The second area will center on improving the usability aspect by “decoupling the monolithic tool architecture that prevents developers from leveraging the strengths of many tools together to improve coverage,” S&T said in a statement.

DHS said a tool study conducted by the National Security Agency’s (NSA) Center for Assured Software suggests using multiple static analysis tools may help improve coverage, with average tools finding only up to 17 percent of security weaknesses in software.

“The limited capabilities and poor performance of current static analysis tools are leading reasons why developers do not use them. Tools slow them down and clog up their continuous integration and delivery pipelines. This new S&T research will help reverse this trend, increase the use of static analysis tools and ultimately lead to the development of more secure software that is better able to thwart cyberattacks,” Kevin Greene, program manager of the CSD Software Assurance Program, said in a statement.

GrammaTech, Inc. is separately set to develop a repeatable methodology for testing, evaluating, and modernizing open-source static analysis tools. The company’s research, STAMPout: Improving Software Security with Open-Source Static Analysis Tools, will have the GrammaTech improve the efficiency of static analysis tools across multiple coding languages, including C/C++, Java and dynamic languages including JavaScript and Python.

The company “prioritize tests, evaluation efforts and tool improvements based on the needs of the targeted coding languages, application domains and strengths of the static analysis tools,” S&T said.

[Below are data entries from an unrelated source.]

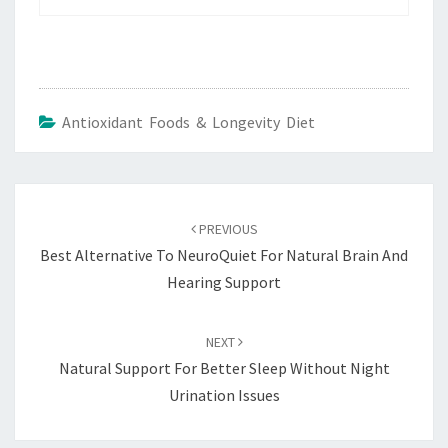
Antioxidant Foods & Longevity Diet
Post
navigation
PREVIOUS
Best Alternative To NeuroQuiet For Natural Brain And
Hearing Support
NEXT
Natural Support For Better Sleep Without Night
Urination Issues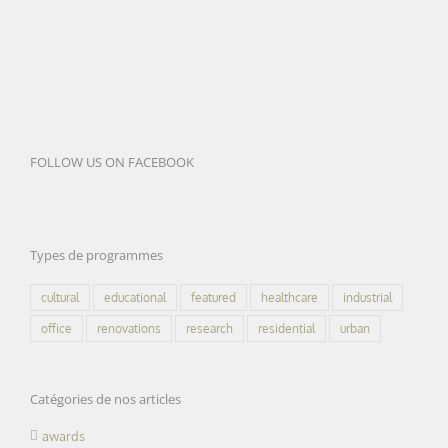
FOLLOW US ON FACEBOOK
Types de programmes
cultural
educational
featured
healthcare
industrial
office
renovations
research
residential
urban
Catégories de nos articles
awards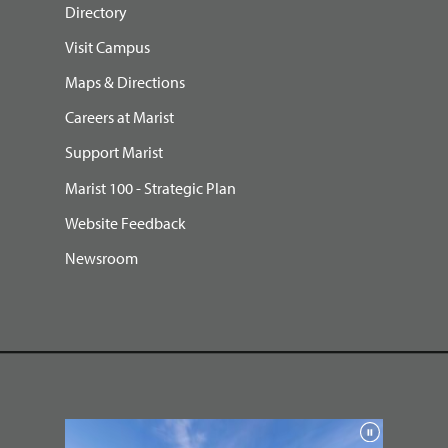
Directory
Visit Campus
Maps & Directions
Careers at Marist
Support Marist
Marist 100 - Strategic Plan
Website Feedback
Newsroom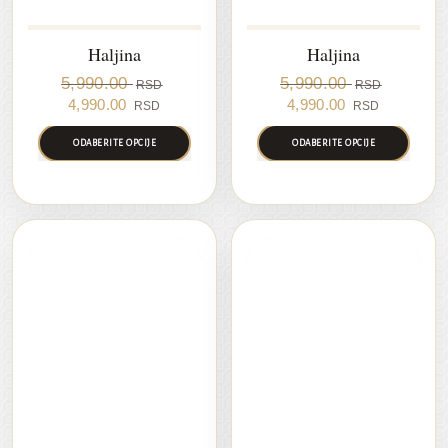
Haljina
Haljina
5,990.00
5,990.00
RSD
RSD
Original
Current
Original
Current
4,990.00
4,990.00
RSD
RSD
price
price
price
price
was:
is:
was:
is:
ODABERITE OPCIJE
ODABERITE OPCIJE
5,990.00 RSD.
4,990.00 RSD.
5,990.00 RSD.
4,990.00 
RASPRODAJA
RASPRODAJA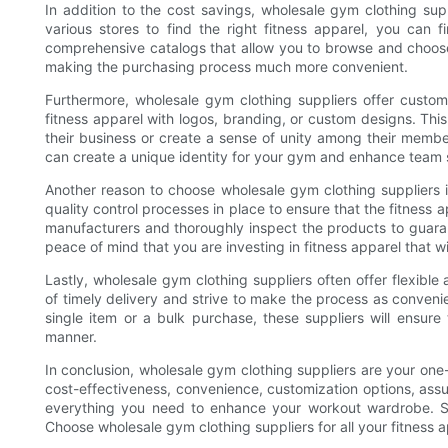
In addition to the cost savings, wholesale gym clothing sup
various stores to find the right fitness apparel, you can
comprehensive catalogs that allow you to browse and choose 
making the purchasing process much more convenient.
Furthermore, wholesale gym clothing suppliers offer custom
fitness apparel with logos, branding, or custom designs. Thi
their business or create a sense of unity among their membe
can create a unique identity for your gym and enhance team s
Another reason to choose wholesale gym clothing suppliers i
quality control processes in place to ensure that the fitness
manufacturers and thoroughly inspect the products to guaran
peace of mind that you are investing in fitness apparel that wi
Lastly, wholesale gym clothing suppliers often offer flexibl
of timely delivery and strive to make the process as conveni
single item or a bulk purchase, these suppliers will ensure 
manner.
In conclusion, wholesale gym clothing suppliers are your one-s
cost-effectiveness, convenience, customization options, assur
everything you need to enhance your workout wardrobe. S
Choose wholesale gym clothing suppliers for all your fitness 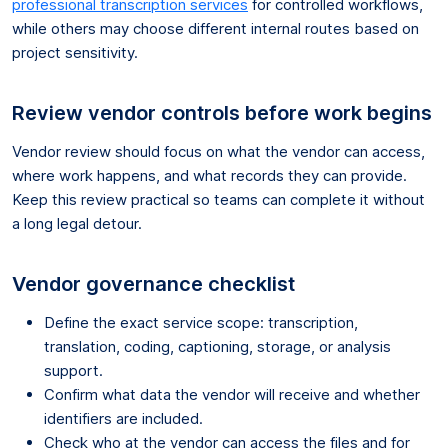
professional transcription services
for controlled workflows,
while others may choose different internal routes based on
project sensitivity.
Review vendor controls before work begins
Vendor review should focus on what the vendor can access,
where work happens, and what records they can provide.
Keep this review practical so teams can complete it without
a long legal detour.
Vendor governance checklist
Define the exact service scope: transcription,
translation, coding, captioning, storage, or analysis
support.
Confirm what data the vendor will receive and whether
identifiers are included.
Check who at the vendor can access the files and for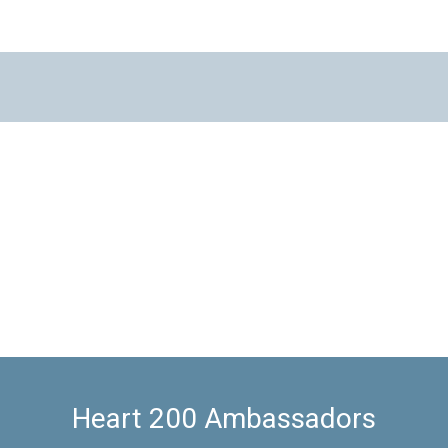
Heart 200 Ambassadors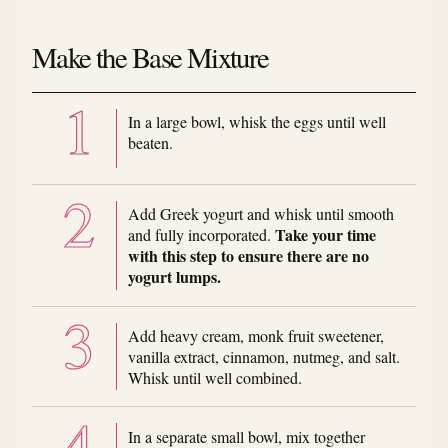
Make the Base Mixture
In a large bowl, whisk the eggs until well
beaten.
Add Greek yogurt and whisk until smooth
Take your time
and fully incorporated.
with this step to ensure there are no
yogurt lumps.
Add heavy cream, monk fruit sweetener,
vanilla extract, cinnamon, nutmeg, and salt.
Whisk until well combined.
In a separate small bowl, mix together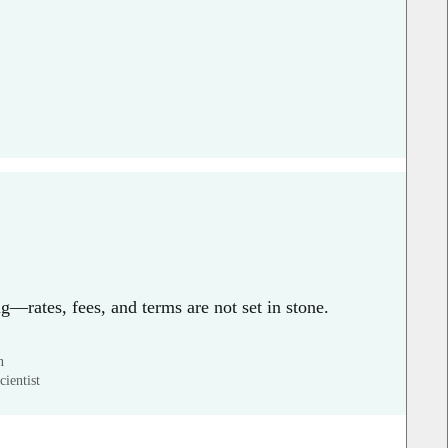
g—rates, fees, and terms are not set in stone.
n
ientist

DHS said that detecting weaknesses could lead to vulnerabilities being found before a product even leaves a software developer’s initial desktop, reducing the cost of software failures and minimizing the attack surface exposed in poorly-developed software. Improving the capabilities and techniques of software analysis tools will also give developers more confidence in using them earlier in the software development process, S&T said.

“This S&T research will play a key role in reinvigorating static analysis tools that will lead to the creation of better, more secure software,” Greene added.